The talk by Butt, now 97, is one of the few things about this year’s start on July 24 that will be the same as last year’s, however. “We’ve radically changed what we’re going to do in our first week,” Barrier says.

Instead of having a week of orientation, the school is planning a three-week block on leadership. The first week will include a session on personal effectiveness and a career counseling workshop, shadowing of physician-mentors in the clinic, an exercise on teamwork and conflict resolution led by a faculty member from the University of Minnesota’s Carlson School of Business, and a session on wellness, with information on nutrition, exercise, and mental health. “We think our students need to know how to take care of themselves in order to take good care of other people,” Barrier says.

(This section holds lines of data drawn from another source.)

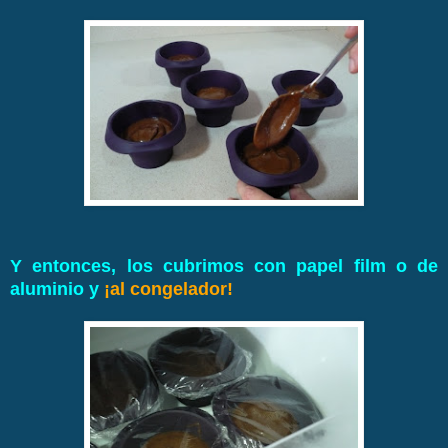
Y entonces, los cubrimos con papel film o de
aluminio y
¡al congelador!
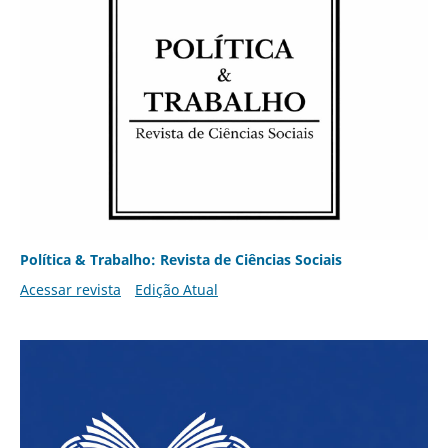
Política & Trabalho: Revista de Ciências Sociais
Acessar revista
Edição Atual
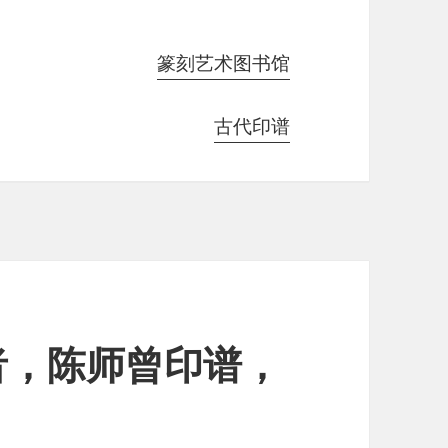
篆刻艺术图书馆
古代印谱
者，陈师曾印谱，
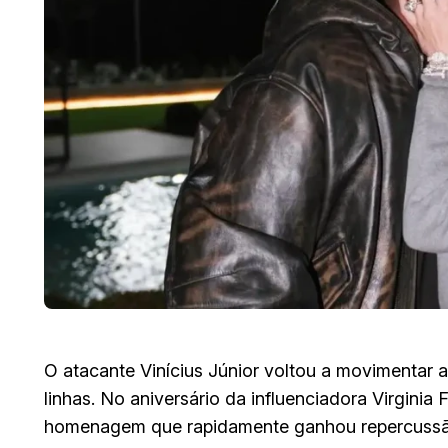
O atacante Vinícius Júnior voltou a movimentar a
linhas. No aniversário da influenciadora Virgini
homenagem que rapidamente ganhou repercussão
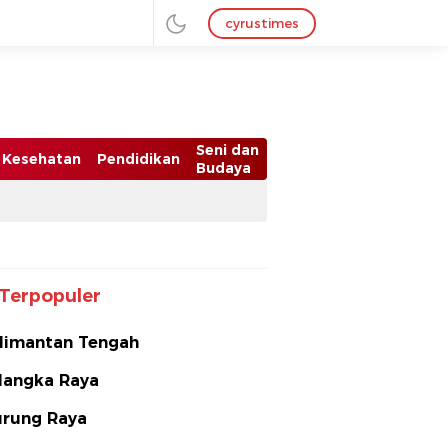
cyrustimes
Seni dan
Kesehatan
Pendidikan
Budaya
Terpopuler
limantan Tengah
langka Raya
rung Raya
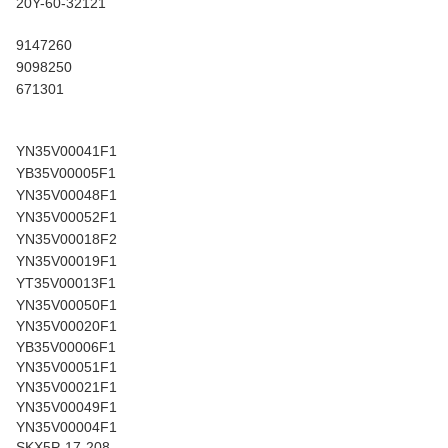
20Y-60-32121
9147260
9098250
671301
YN35V00041F1
YB35V00005F1
YN35V00048F1
YN35V00052F1
YN35V00018F2
YN35V00019F1
YT35V00013F1
YN35V00050F1
YN35V00020F1
YB35V00006F1
YN35V00051F1
YN35V00021F1
YN35V00049F1
YN35V00004F1
SKX5P-17-208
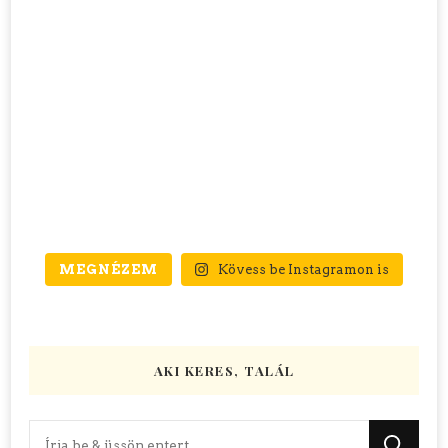
MEGNÉZEM
Kövess be Instagramon is
AKI KERES, TALÁL
Keres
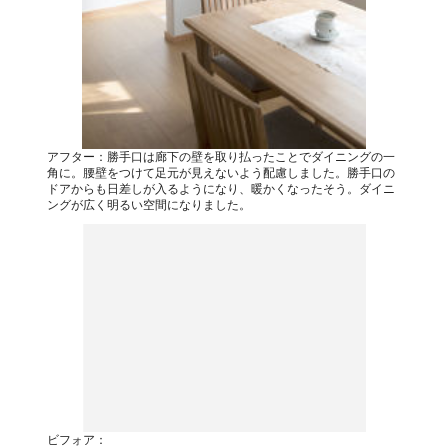
アフター：勝手口は廊下の壁を取り払ったことでダイニングの一
角に。腰壁をつけて足元が見えないよう配慮しました。勝手口の
ドアからも日差しが入るようになり、暖かくなったそう。ダイニ
ングが広く明るい空間になりました。
ビフォア：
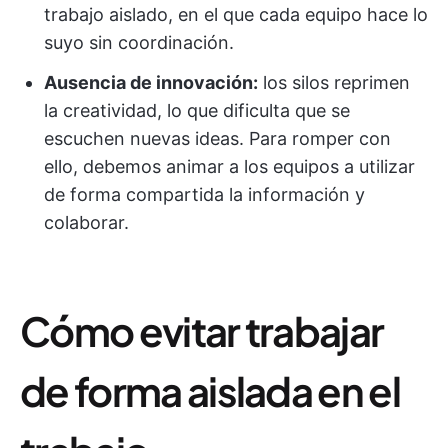
trabajo aislado, en el que cada equipo hace lo
suyo sin coordinación.
Ausencia de innovación:
los silos reprimen
la creatividad, lo que dificulta que se
escuchen nuevas ideas. Para romper con
ello, debemos animar a los equipos a utilizar
de forma compartida la información y
colaborar.
Cómo evitar trabajar
de forma aislada en el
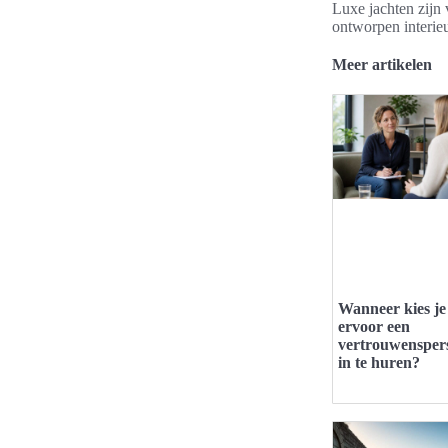
Luxe jachten zijn 
ontworpen interieu
Meer artikelen
Wanneer kies je
ervoor een
vertrouwensper
in te huren?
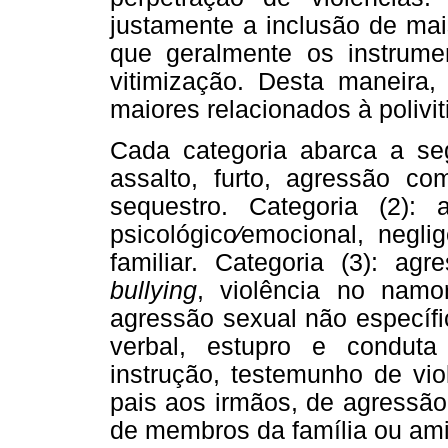
justamente a inclusão de mai
que geralmente os instrum
vitimização. Desta maneira,
maiores relacionados à polivit
Cada categoria abarca a segu
assalto, furto, agressão co
sequestro. Categoria (2): 
psicológico⁄emocional, negli
familiar. Categoria (3): ag
bullying
, violência no namor
agressão sexual não específi
verbal, estupro e conduta 
instrução, testemunho de vio
pais aos irmãos, de agressão
de membros da família ou am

Such thinking is at the heart of changes in the medical school’s curriculum that are being implemented this year. The brainchild of the school’s dean, Keith Lindor, M.D., the redesign is an attempt to provide students with a more humane medical school experience. Lindor was influenced by a 2005 study published in the Mayo Clinic Proceedings that showed medical students had significantly poorer mental health than their peers in other graduate programs, Barrier explains.

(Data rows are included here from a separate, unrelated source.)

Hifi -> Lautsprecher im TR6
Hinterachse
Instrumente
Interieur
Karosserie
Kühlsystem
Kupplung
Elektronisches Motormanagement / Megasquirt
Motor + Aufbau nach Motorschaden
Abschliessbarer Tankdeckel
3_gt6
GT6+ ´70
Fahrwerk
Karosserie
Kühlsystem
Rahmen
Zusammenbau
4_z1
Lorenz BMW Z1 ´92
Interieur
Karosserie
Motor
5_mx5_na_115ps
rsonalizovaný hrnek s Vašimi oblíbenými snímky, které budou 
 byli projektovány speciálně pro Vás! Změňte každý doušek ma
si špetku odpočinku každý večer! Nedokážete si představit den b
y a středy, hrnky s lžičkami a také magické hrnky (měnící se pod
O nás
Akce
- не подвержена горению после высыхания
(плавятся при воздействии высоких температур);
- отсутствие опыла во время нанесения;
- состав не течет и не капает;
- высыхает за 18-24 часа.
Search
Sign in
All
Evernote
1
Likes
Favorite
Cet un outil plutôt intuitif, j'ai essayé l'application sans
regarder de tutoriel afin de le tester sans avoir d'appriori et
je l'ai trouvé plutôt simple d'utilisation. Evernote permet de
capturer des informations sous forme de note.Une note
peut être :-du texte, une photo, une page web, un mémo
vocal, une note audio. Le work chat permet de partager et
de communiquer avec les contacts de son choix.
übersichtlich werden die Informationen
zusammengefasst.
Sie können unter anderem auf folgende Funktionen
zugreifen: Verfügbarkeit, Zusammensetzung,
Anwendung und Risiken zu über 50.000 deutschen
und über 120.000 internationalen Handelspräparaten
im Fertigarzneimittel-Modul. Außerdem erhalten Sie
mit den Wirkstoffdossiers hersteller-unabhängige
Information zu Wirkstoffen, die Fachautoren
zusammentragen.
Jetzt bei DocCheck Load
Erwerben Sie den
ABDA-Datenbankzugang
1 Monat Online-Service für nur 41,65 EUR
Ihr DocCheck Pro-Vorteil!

“We hope that by emphasizing these aspects of leadership, mentoring, career reflection, teamwork, and wellness in the first week, the students will see that this is valuable,” Barrier says. “This isn’t something extra.”
The hope is also that the first-year students will bond with one another and with upper classmen. To foster that, Mayo has several events planned for the fall, including a cruise on the Mississippi River the first day, a dinner and dance, a family weekend, and even a “prom,” which Barrier says is a huge event replete with fancy dresses.

Parisi credits the deans for making his transition into medical school a smooth one and notes that one early message in particular has stuck with him—that he belonged there, even if he struggled academically. “They understand that it is going to be hard,” he says. “But that doesn’t mean you’re not cut out to be a doctor.”